- [WORK TASK]: This task calls for copying every line in the data below that contains the word "попал".

Page-level text extractions:
::::::

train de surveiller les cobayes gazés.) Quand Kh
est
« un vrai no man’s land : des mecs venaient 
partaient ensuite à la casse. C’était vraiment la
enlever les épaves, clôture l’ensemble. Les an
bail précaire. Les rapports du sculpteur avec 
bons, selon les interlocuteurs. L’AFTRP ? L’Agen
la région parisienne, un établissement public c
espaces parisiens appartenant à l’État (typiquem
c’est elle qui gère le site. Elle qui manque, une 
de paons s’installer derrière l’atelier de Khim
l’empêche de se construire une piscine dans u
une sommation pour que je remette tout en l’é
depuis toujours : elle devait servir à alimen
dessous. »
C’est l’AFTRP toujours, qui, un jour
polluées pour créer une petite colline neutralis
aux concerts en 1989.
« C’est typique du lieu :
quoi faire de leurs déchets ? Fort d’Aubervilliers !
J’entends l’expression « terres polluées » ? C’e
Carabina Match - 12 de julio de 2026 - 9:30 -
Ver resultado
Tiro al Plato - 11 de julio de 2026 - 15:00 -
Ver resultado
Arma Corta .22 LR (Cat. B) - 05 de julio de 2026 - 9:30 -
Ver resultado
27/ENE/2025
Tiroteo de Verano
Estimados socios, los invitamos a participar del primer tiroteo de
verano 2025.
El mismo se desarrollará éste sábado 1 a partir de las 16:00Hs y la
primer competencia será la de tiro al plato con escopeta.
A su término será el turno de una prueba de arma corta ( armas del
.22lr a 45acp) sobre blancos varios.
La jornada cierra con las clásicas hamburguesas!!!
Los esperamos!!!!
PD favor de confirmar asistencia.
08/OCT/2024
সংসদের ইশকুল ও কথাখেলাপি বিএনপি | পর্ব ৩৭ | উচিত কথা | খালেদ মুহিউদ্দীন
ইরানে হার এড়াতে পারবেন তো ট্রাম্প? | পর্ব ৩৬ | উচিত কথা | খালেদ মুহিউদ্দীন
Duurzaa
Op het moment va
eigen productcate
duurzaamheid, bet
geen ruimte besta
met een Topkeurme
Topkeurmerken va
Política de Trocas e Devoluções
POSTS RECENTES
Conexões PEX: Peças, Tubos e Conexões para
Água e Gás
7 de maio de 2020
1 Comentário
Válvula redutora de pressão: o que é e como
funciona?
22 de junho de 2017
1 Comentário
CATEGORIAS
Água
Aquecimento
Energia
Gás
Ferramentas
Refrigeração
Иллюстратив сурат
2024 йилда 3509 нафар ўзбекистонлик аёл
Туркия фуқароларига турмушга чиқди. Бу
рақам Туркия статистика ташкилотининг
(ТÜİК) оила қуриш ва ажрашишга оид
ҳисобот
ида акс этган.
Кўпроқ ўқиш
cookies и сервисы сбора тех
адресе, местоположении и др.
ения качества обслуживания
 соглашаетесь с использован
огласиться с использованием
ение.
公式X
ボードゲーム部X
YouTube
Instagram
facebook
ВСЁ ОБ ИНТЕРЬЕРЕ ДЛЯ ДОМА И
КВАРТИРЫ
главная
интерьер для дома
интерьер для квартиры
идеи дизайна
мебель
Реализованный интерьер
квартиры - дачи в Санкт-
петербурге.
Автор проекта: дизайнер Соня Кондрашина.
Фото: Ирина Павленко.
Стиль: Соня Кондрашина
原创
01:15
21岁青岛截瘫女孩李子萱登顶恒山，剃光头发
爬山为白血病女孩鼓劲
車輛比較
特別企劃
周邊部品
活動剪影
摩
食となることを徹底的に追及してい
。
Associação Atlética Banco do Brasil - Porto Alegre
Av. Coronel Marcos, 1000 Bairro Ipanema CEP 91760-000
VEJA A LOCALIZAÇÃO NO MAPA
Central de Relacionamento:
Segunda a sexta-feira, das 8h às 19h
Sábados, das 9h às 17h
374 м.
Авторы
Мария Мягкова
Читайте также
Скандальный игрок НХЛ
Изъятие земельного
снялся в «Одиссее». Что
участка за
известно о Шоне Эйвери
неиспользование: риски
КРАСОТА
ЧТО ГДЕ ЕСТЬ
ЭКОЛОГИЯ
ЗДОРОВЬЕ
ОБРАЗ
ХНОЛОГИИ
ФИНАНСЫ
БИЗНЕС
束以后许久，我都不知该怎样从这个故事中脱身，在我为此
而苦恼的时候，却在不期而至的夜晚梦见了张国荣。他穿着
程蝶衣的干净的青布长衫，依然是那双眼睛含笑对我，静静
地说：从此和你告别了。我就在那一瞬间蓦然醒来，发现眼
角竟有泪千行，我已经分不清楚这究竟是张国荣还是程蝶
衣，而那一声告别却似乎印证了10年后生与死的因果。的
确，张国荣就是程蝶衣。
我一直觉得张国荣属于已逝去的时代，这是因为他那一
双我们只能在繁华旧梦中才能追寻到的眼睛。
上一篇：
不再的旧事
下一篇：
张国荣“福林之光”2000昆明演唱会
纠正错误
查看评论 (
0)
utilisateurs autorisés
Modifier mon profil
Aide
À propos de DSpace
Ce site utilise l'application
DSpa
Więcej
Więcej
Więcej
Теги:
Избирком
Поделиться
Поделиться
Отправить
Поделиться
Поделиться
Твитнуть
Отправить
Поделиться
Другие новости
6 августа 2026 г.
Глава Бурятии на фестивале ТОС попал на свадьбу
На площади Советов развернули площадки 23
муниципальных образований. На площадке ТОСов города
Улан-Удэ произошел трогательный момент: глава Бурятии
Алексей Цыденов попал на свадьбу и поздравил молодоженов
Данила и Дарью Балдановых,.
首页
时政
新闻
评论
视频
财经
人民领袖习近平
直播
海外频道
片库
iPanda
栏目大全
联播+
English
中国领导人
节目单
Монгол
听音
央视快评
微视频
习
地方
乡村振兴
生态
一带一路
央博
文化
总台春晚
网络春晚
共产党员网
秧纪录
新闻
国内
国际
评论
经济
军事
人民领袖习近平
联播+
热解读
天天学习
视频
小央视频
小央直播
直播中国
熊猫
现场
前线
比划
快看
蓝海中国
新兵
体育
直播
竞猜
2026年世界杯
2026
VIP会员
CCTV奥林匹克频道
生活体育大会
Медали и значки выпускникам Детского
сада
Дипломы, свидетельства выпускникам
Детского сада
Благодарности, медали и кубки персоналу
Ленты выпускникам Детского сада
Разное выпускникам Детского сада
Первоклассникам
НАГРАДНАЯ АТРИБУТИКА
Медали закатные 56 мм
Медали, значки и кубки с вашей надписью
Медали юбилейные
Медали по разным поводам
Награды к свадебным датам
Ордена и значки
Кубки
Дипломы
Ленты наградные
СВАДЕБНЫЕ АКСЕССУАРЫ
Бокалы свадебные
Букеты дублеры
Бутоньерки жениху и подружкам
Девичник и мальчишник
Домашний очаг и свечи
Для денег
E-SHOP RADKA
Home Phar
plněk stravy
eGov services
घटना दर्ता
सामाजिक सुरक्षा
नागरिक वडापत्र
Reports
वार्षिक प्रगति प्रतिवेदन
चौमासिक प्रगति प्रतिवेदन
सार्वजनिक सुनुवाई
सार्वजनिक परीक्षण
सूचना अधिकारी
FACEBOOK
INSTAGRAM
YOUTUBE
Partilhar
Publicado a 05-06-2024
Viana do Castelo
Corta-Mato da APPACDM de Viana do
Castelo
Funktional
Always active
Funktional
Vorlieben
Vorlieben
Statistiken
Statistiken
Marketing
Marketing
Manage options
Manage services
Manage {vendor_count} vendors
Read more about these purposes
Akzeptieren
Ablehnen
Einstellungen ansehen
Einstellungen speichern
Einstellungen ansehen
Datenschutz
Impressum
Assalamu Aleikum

::::::

- [RESPONSE FOR THIS EXERCISE]:
Глава Бурятии на фестивале ТОС попал на свадьбу
Алексей Цыденов попал на свадьбу и поздравил молодоженов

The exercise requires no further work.